Download or read book Mahjong written by Annelise Heinz and published by Oxford University Press. This book was released on 2021-04-05 with total page 368 pages. Available in PDF, EPUB and Kindle. Book excerpt: How has a game brought together Americans and defined separate ethnic communities? This book tells the first history of mahjong and its meaning in American culture. Click-click-click. The sound of mahjong tiles connects American expatriates in Shanghai, Jazz Age white Americans, urban Chinese Americans in the 1930s, incarcerated Japanese Americans in wartime, Jewish American suburban mothers, and Air Force officers' wives in the postwar era. Mahjong: A Chinese Game and the Making of Modern American Culture illustrates how the spaces between tiles and the moments between games have fostered distinct social cultures in the United States. This mass-produced game crossed the Pacific, creating waves of popularity over the twentieth century. Annelise Heinz narrates the history of this game to show how it has created a variety of meanings, among them American modernity, Chinese American heritage, and Jewish American women's culture. As it traveled from China to the United States and caught on with Hollywood starlets, high society, middle-class housewives, and immigrants alike, mahjong became a quintessentially American game.

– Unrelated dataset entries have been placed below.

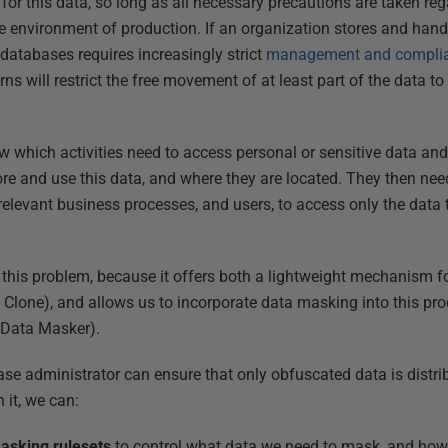
 for this data, so long as all necessary precautions are taken r
re environment of production. If an organization stores and hand
 databases requires increasingly strict
management and compli
ns will restrict the free movement of at least part of the data to
 which activities need to access personal or sensitive data and
e and use this data, and where they are located. They then nee
elevant business processes, and users, to access only the data th
 this problem, because it offers both a lightweight mechanism 
 Clone), and allows us to incorporate data masking into this proc
(Data Masker).
se administrator can ensure that only obfuscated data is distrib
 it, we can:
asking rulesets
to control what data we need to mask, and how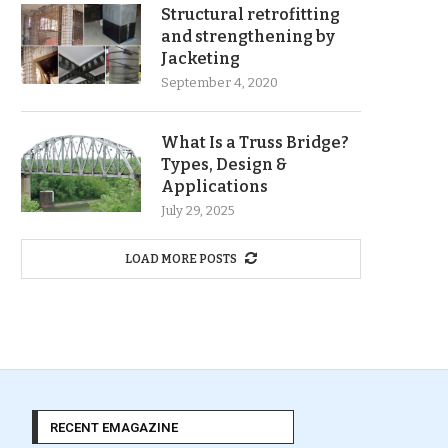
Structural retrofitting
and strengthening by
Jacketing
September 4, 2020
What Is a Truss Bridge?
Types, Design &
Applications
July 29, 2025
LOAD MORE POSTS
RECENT EMAGAZINE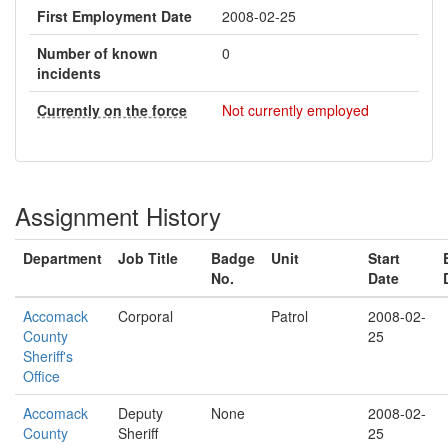
First Employment Date
2008-02-25
Number of known
0
incidents
Currently on the force
Not currently employed
Assignment History
Department
Job Title
Badge
Unit
Start
No.
Date
Accomack
Corporal
Patrol
2008-02-
County
25
Sheriff's
Office
Accomack
Deputy
None
2008-02-
County
Sheriff
25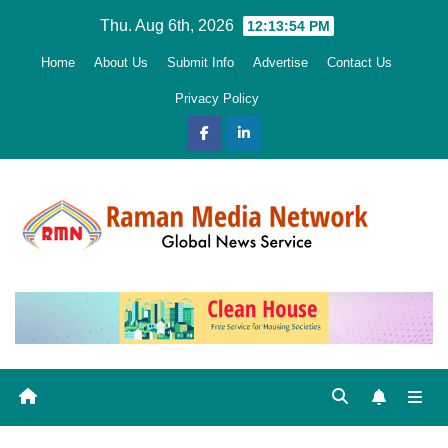
Skip
Thu. Aug 6th, 2026
12:13:55 PM
to
Home
About Us
Submit Info
Advertise
Contact Us
content
Privacy Policy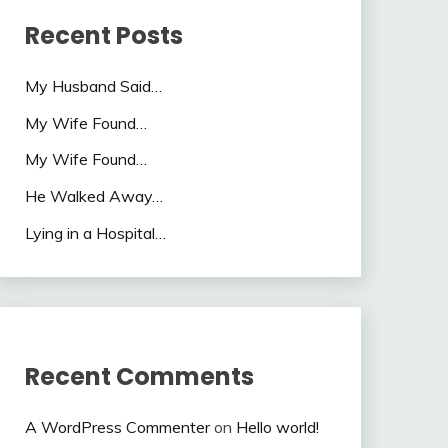
Recent Posts
My Husband Said…
My Wife Found…
My Wife Found…
He Walked Away…
Lying in a Hospital…
Recent Comments
A WordPress Commenter
on
Hello world!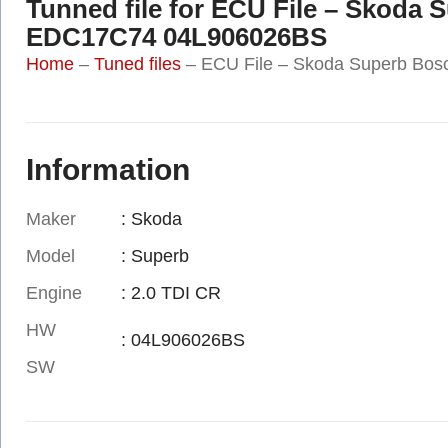
Tunned file for ECU File – Skoda
EDC17C74 04L906026BS
Home
–
Tuned files
–
ECU File – Skoda Superb B
Information
Maker
: Skoda
Model
: Superb
Engine
: 2.0 TDI CR
HW
: 04L906026BS
SW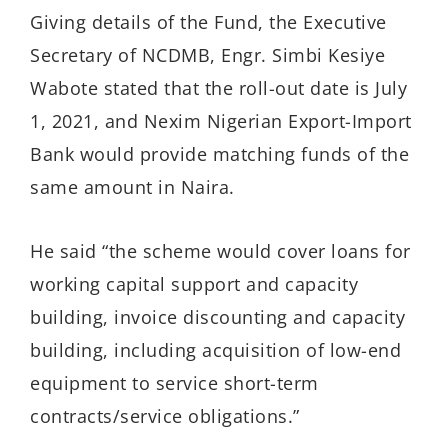
Giving details of the Fund, the Executive
Secretary of NCDMB, Engr. Simbi Kesiye
Wabote stated that the roll-out date is July
1, 2021, and Nexim Nigerian Export-Import
Bank would provide matching funds of the
same amount in Naira.
He said “the scheme would cover loans for
working capital support and capacity
building, invoice discounting and capacity
building, including acquisition of low-end
equipment to service short-term
contracts/service obligations.”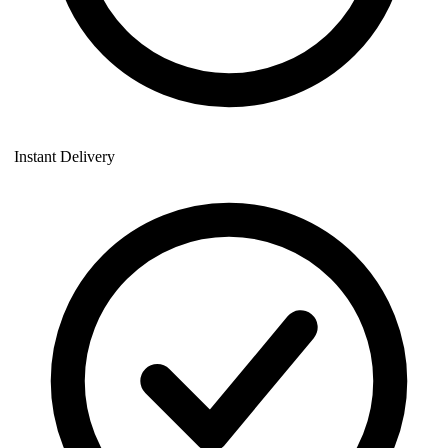
Instant Delivery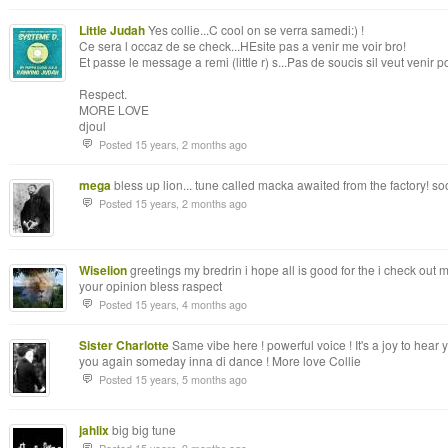
Little Judah
Yes collie...C cool on se verra samedi:) !
Ce sera l occaz de se check...HEsite pas a venir me voir bro!
Et passe le message a remi (little r) s...Pas de soucis sil veut venir pos
Respect.
MORE LOVE
djoul
Posted 15 years, 2 months ago
mega
bless up lion... tune called macka awaited from the factory! soo
Posted 15 years, 2 months ago
Wiselion
greetings my bredrin i hope all is good for the i check out
your opinion bless raspect
Posted 15 years, 4 months ago
Sister Charlotte
Same vibe here ! powerful voice ! It's a joy to hear
you again someday inna di dance ! More love Collie
Posted 15 years, 5 months ago
jahlix
big big tune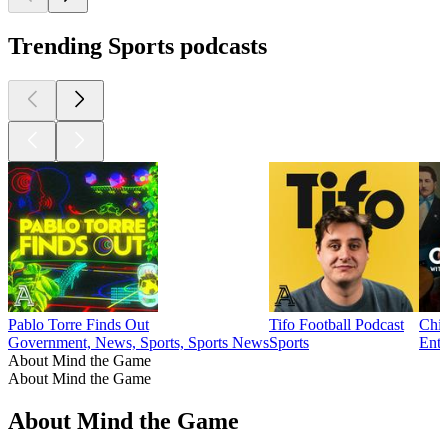
Trending Sports podcasts
Pablo Torre Finds Out
Tifo Football Podcast
Chim
Government, News, Sports, Sports News
Sports
Ente
About Mind the Game
About Mind the Game
About Mind the Game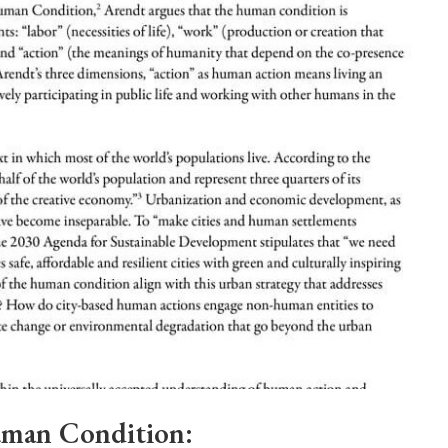
man Condition: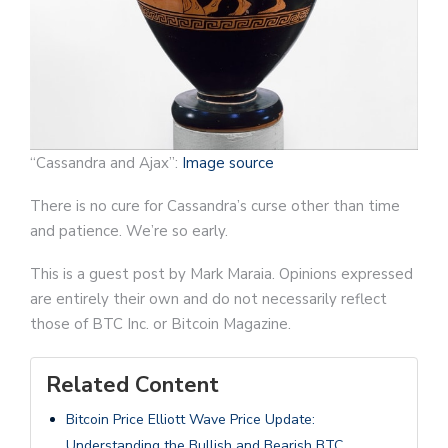
“Cassandra and Ajax”:
Image source
There is no cure for Cassandra’s curse other than time
and patience. We’re so early.
This is a guest post by Mark Maraia. Opinions expressed
are entirely their own and do not necessarily reflect
those of BTC Inc. or Bitcoin Magazine.
Related Content
Bitcoin Price Elliott Wave Price Update:
Understanding the Bullish and Bearish BTC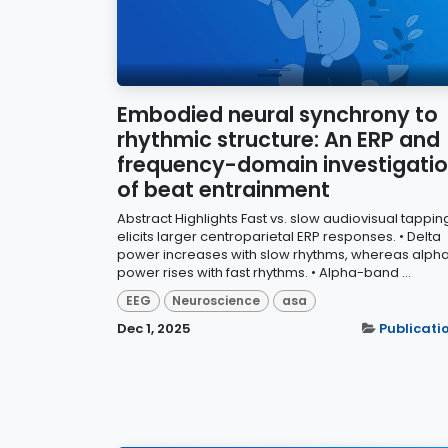
Embodied neural synchrony to
rhythmic structure: An ERP and
frequency-domain investigati
of beat entrainment
Abstract Highlights Fast vs. slow audiovisual tappin
elicits larger centroparietal ERP responses. • Delta
power increases with slow rhythms, whereas alph
power rises with fast rhythms. • Alpha-band ...
EEG
Neuroscience
asa
Dec 1, 2025
Publicati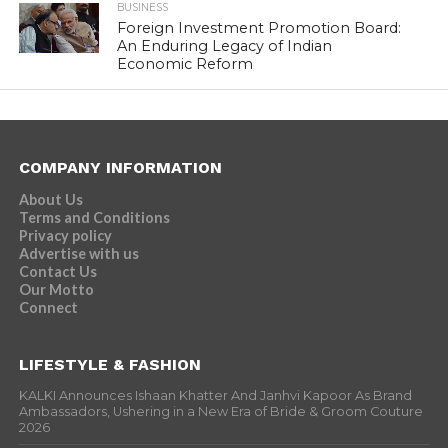
BUSINESS
Foreign Investment Promotion Board:
An Enduring Legacy of Indian
Economic Reform
COMPANY INFORMATION
About Us
Terms and Conditions
Privacy policy
Advertise with us
Contact Us
Our Motto
Connect
LIFESTYLE & FASHION
KALKI Announces Ishaan Khatter And Janhvi Kapoor As Brand
Ambassadors, Ushering in a New Era of Bride & Groom Couture
2026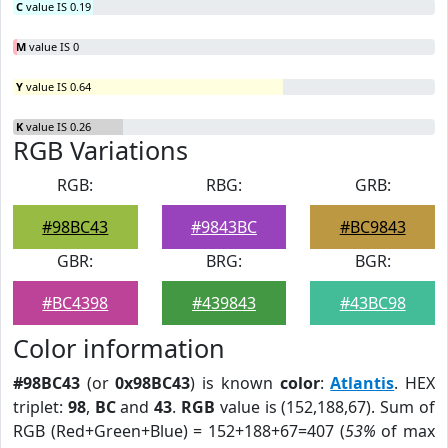
C
value IS 0.19
M
value IS 0
Y
value IS 0.64
K
value IS 0.26
RGB Variations
RGB:
RBG:
GRB:
#98BC43
#9843BC
#BC9843
GBR:
BRG:
BGR:
#BC4398
#439843
#43BC98
Color information
#98BC43
(or
0x98BC43
) is known
color
:
Atlantis
. HEX
triplet:
98
,
BC
and
43
.
RGB
value is (152,188,67). Sum of
RGB (Red+Green+Blue) = 152+188+67=407 (
53%
of max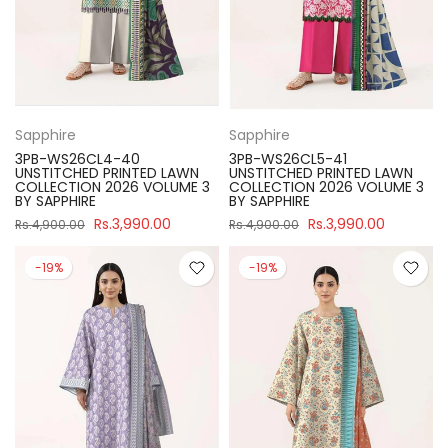
Sapphire
Sapphire
3PB-WS26CL4-40
3PB-WS26CL5-41
UNSTITCHED PRINTED LAWN
UNSTITCHED PRINTED LAWN
COLLECTION 2026 VOLUME 3
COLLECTION 2026 VOLUME 3
BY SAPPHIRE
BY SAPPHIRE
Rs.3,990.00
Rs.3,990.00
Rs.4,900.00
Rs.4,900.00
-19%
-19%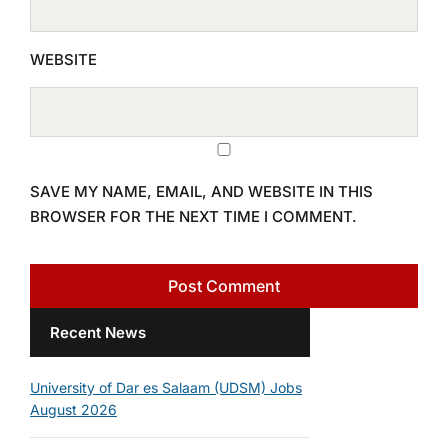
WEBSITE
SAVE MY NAME, EMAIL, AND WEBSITE IN THIS
BROWSER FOR THE NEXT TIME I COMMENT.
Recent News
University of Dar es Salaam (UDSM) Jobs
August 2026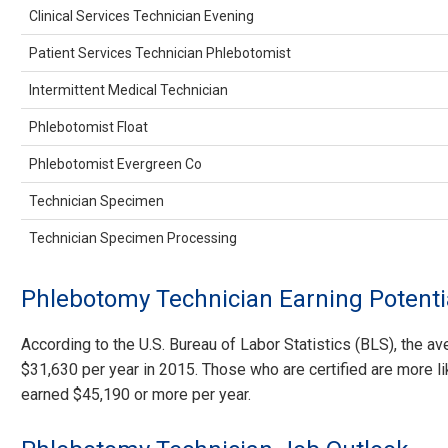
Clinical Services Technician Evening
Patient Services Technician Phlebotomist
Intermittent Medical Technician
Phlebotomist Float
Phlebotomist Evergreen Co
Technician Specimen
Technician Specimen Processing
Phlebotomy Technician Earning Potenti
According to the U.S. Bureau of Labor Statistics (BLS), the 
$31,630 per year in 2015. Those who are certified are more li
earned $45,190 or more per year.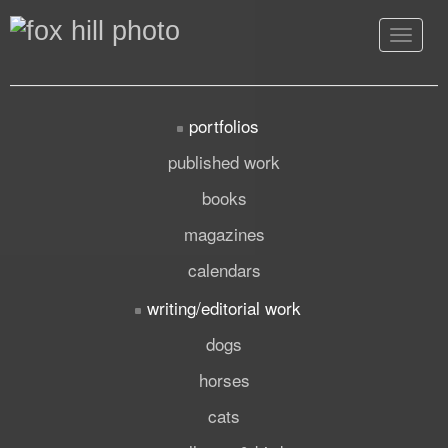
Toggle
navigat
portfolios
published work
books
magazines
calendars
writing/editorial work
dogs
horses
cats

Heinz also reveals the ways in which women leveraged a game to gain access to respectable leisure. The result was the forging of friendships that lasted decades and the creation of organizations that raised funds for the war effort and philanthropy. No other game has signified both belonging and standing apart in American culture. Drawing on photographs, advertising, popular media, and dozens of oral histories, Heinz's rich and colorful account offers the first history of the wildly popular game of mahjong.